Bu sürgünle 180.000 Ahıska’lı Türk, Öz Vatanından kopartılmıştır. Ahıska Türklerinin tüm gayri menkulleri ve diğer malları Gürcülere ve Ermenilere verilmiştir.

 Hazırlayan: YILMAZ KARAHAN

image0025.jpg

Paylaş:

Yorumlar

“18) AHISKA TÜRKLERİNİN KARAGÜNÜ (15 KASIM 1944)” yazisina 10 Yorum yapilmis

  1. haymatloslu yorum tarihi 15 Kasım, 2007 16:47

    “Türkleri tarihten çıkartırsanız,tarihi tekrar yazmak zorunda kalırsınız.”(Neumark)

    Bu Kaynaktan İçenin Yüreği Tunç Olur, Türk’e Kefen Biçenin Ölümü Korkunç Olur!

  2. piyanist volki yorum tarihi 15 Kasım, 2007 17:32

    tüm müslüman ve türk aleminin başı sağolsun ama ne kadarda uğraşsalar olmuyacağını anlayacaklar yenilmezlik kanımızda var !!!

  3. Ertuğrul Kapusuzoğlu yorum tarihi 16 Kasım, 2008 02:01

    Ahıskalılar, İstanbul şivesiyle konuşurlar.
    Demirbaş Şarlı kurtarmak için savaşmayı göze alanlar, kendi kanından kendi canından insanlar için kıllarını kıpırdatmadılar.
    İbret…
    Hiç değilse bugün.

  4. sedat ergenç yorum tarihi 18 Kasım, 2008 10:55

    Ahıska Türklerinin başına gelenlerden 1.derece sorumlu olan o dönemde bu kardeşlerimize sınırları kapatan İnönü hükümetidir. Biz kabul etmeyince muhtelif bölgelere Ruslar tarafından darmadağın edilip zorunlu göçe tabii tutulan Ahıskalılara hiç olmazsa bugün sahip çıkılmalıdır.
    Şu anda İstanbul’da mülteci konumunda yaşayan çok sayıda Ahıskalı Müslüman Türk vardır (Yenibosnada) ve bölücü hainler kadar bu ülkenin imkanlarından yararlanamamaktadırlar.
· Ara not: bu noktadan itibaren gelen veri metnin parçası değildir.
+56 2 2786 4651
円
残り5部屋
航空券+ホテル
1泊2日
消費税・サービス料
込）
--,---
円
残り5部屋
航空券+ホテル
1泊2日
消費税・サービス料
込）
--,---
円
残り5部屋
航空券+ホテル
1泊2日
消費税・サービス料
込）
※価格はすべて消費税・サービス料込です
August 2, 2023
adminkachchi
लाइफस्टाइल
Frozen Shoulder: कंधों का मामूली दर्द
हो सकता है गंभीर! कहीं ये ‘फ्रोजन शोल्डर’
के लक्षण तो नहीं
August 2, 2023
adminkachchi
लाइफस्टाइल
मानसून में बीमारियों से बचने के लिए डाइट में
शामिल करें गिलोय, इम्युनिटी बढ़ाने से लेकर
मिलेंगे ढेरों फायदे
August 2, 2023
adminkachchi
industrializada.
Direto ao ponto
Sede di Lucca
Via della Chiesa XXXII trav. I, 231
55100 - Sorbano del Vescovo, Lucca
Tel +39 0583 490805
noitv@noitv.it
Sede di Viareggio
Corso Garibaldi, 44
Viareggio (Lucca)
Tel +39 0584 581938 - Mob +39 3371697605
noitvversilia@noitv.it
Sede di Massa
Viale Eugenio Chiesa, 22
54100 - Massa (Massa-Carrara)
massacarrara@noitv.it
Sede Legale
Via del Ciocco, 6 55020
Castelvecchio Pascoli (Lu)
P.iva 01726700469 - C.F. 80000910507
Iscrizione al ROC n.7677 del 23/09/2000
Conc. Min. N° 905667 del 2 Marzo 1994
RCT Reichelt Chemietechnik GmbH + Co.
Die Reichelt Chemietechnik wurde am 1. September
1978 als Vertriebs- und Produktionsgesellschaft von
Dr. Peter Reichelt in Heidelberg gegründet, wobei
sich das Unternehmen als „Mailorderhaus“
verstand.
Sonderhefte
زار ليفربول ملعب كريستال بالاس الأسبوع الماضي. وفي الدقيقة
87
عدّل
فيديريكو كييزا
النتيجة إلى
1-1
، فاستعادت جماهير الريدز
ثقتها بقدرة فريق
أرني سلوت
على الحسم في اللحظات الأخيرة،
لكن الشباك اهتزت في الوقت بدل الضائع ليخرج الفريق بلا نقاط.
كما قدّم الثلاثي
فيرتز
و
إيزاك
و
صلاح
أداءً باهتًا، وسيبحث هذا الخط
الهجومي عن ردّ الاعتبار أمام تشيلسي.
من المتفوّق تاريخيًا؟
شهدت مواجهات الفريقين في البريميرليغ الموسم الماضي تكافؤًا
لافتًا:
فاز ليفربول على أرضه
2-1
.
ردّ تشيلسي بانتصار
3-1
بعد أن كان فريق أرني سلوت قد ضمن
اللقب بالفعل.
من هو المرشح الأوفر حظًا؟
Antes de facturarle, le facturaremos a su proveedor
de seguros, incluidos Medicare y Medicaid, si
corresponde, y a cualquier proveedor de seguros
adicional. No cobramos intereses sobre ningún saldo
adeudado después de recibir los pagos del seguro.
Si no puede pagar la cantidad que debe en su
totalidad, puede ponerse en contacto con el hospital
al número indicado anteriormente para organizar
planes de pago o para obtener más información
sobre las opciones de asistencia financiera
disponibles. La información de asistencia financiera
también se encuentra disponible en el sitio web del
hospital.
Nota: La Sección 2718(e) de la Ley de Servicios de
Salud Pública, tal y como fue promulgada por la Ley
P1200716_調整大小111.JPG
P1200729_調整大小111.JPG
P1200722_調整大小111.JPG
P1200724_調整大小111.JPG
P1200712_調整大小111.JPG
  5. Ertuğrul Kapusuzoğlu yorum tarihi 20 Şubat, 2009 15:04

    Tarihin her devrinde acı.
    “Hiç bir Türk ailesi yoktur ki, fertlerinden birisini bir Rus savaşında şehit vermesin.”
    Hatırladığım kadarıyla Süleyman Nazif demişti bu veciz ve acı gerçeği.
    Ders…
    Tarih, ders almak içindir.
    Ders almayanlar, ters alırlar.

  6. Akkale yorum tarihi 1 Eylül, 2009 04:21

    Ahıskalılar Türkçenin daha doğrusu Anadoluda ki Türkçenin en saf ve düzgün olanını konuşur.Bu da Ardahan,Kars,Erzurum,Iğdır gibi illerimizdeki soydaşlarımızda daha belirgin ortaya çıkar.
    Evet ne yazık ki Ahıska Türkleri de dahil hiçbir Türk topluluğuna önem verilmiyor.Milli devlet olamadık bi türlü.
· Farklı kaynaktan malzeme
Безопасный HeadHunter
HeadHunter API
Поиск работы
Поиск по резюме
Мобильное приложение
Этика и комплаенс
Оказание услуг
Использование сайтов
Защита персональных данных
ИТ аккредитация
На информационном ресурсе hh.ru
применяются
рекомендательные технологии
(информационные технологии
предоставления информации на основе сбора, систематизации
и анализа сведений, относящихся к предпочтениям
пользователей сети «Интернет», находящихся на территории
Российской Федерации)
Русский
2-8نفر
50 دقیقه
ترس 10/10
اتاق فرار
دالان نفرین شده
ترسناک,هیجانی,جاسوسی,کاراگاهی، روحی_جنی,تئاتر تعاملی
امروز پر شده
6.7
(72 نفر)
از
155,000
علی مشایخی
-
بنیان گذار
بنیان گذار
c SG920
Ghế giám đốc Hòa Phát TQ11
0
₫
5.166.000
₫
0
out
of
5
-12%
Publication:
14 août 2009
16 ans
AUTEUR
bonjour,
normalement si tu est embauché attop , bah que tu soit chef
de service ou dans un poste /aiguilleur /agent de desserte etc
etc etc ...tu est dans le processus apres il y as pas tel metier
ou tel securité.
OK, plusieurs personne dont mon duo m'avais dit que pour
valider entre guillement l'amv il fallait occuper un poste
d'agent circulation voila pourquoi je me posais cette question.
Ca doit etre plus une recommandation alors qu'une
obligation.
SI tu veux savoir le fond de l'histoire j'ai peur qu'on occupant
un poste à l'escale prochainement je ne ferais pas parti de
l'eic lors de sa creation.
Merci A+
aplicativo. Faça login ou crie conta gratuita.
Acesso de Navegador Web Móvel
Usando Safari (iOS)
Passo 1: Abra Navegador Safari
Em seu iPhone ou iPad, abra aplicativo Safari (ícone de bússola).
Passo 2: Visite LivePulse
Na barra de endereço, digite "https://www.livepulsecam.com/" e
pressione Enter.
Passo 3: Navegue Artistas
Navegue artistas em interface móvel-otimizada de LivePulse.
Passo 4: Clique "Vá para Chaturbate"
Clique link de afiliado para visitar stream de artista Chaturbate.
  7. elhan geydarov yorum tarihi 2 Aralık, 2009 06:53

    bizim bu acıya saygı gösterdiğiniz için çoooooooook teşekkür ederim.

  8. Aziz Ahmedoğlu yorum tarihi 26 Ekim, 2010 23:42

    Bende Ahıska türküyüm ve vatanıma geri dönceğimcen adım gibi eminim.O yurt bizim o toprak bizim vemeyiz kimseye alacağız geri ister barışla isterse savaşla!!!!

  9. Samet Acaroğlu yorum tarihi 15 Kasım, 2012 13:02

    Sayın Yılmaz Karahan Bey, Ahıska konusuna elattığın için mutluyum.Biz Şavşat’lılar Ahıska’nın tam anlamıyla özüyüz.Tabiiki en çok emek sarf eden Sayın Doç.Dr.Yunuzs Zeyrek’in emeği başkadır.Mücadelesi çok önemlidir.Bendeniz bu yıl Eylül-2012 de Ahıska’ya iki aile olarak gittik .Şavşat-Ahıska 150 km ‘dir.Çevre incelemesi,onarılan Ahıska Kalesi’nin incelenmesi ve 200 fotoğraf çektim.bir kaset kamera çekimi yaptık.Facebook’tan kısım kısım yayınlıyorum.Ermeniler Ahıska’da da en iyi yerleride yaşıyorlar.Ticarette de ilerideler.Gürcüler Ahıska’nın fakirleri haline gelmişler.Ticarati Türkiye’yle mukayese etmkmek mümkün değel Türkiye en az 60 yıl ileride.Ama topraklar çok verimli olduğu hasatmarından anlaşılmakta.Altmışsekiz yılın tapularını nasıl geri verecekler ki,Ahıska’nın gerçek sahipleri topraklarına kavuşsunlar.Doğrusu düşündürücüdür!..Selam ve hürmetlerimi sunuyorum.Samet Acaoğlu İstanbul.

  10. sadettin gezmek yorum tarihi 14 Kasım, 2014 20:36

    Dünyanın gördüğü en kanlı zalim olan Gürcü Stalin,Ahıska türklerine bu en acımasız zulmü yaparak, AHISKA VE AHILKELEK’ i GÜRCÜLERE HEDİYE ETMİŞTİR. Bu insdanlar, yıllardır Türkiyeye gelmek istiyor. Aancak, TÜRK HÜKÜMETLERİ KABÜL ETMİYOR!! Suriyeli, Arap veya bilmem ne olsaydı hemen kabül ederlerdi!!